Trelawny of the "Wells"

Arthur Wing Pinero
Finborough Theatre
(2005)

The Finborough is celebrating its Silver Jubilee by inviting its proprietor and former artistic director to stage a play by a man who was one of the most famous playwrights of his day.

Arthur Wing Pinero was a very big name of late-Victorian theatre but these days revivals of his works are few and far between.

The Finborough is doing a good job of reviving where others fear to tread and this production has the commendable Phil Willmott at the helm, steering a twelve-strong cast around its tiny stage.

Rose Trelawny, played with admirable calmness by Lara Agar-Stoby is the star of Sadler's Wells Theatre but, as the play opens, is retiring to marry the vacuous aristocrat, Arthur Gower (Hywel John).

After the farewells from her "gypsy" friends, she turns her back on the stage and becomes guest of Arthur's grim, choleric grandfather Sir William Gower, brought to dramatic, if unpredictable, life by James Horne; and his grimmer sister, Ursula Mohan's wonderfully christened Trafalgar, as a recognisance of the year of her birth.

There, Miss Trelawny constantly embarrasses herself with her relaxed ways. Soon, she gives up her man to return to the theatre but by this point, has a bad dose of airs and graces (and love) that tame her acting.

All comes right, both romantically and theatrically in the end. This is thanks to Elliot Hill and Alexandra Aitken playing Tom Wrench and Imogen Parrot, a would-be playwright and stage manageress who want to bring a new genre to the stage, realism. For this they require funding, a star actress and a lead actor.

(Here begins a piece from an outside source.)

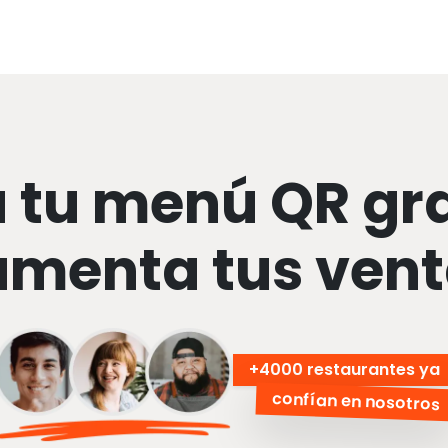
 tu menú QR gra
menta tus ven
+
4000 restaurantes ya
confían en nosotros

Without too much concern for consistent characterisation, Pinero achieves this with help from a surprise star turn and a superb and rather moving speech from Avonia Gadd (Helen Marie Weaver).

The story is based on that of playwright Tom Robertson, a kind of British Ibsen and his impresarios Sir Squire Bancroft and Marie Wilton (immortalised in the Music Hall).

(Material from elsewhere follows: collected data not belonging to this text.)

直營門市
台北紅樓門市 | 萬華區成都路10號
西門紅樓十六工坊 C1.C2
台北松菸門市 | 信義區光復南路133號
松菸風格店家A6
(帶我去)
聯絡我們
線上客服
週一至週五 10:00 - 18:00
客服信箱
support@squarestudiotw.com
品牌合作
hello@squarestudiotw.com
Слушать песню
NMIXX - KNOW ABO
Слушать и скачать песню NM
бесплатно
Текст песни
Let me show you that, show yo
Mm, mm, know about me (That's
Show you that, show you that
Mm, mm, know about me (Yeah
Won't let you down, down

Willmott is as familiar with the Finborough as anyone but has come up with something that would work better in a larger space. This is no comment on Alex Marker's design which deserves to win awards. It effortlessly transforms from stage to drawing room and then wings. The costumes too are spectacular, none more so that that adorning Miss Aitken, which is topped by a pair of floating, spangly golden butterflies.

This affectionate look at theatre people is ultimately consumed by excessive effort to draw out the comedy at the expense of trusting the, admittedly melodramatic, plot and characters. This leaves a light entertainment where perhaps something more meaningful was intended by the playwright.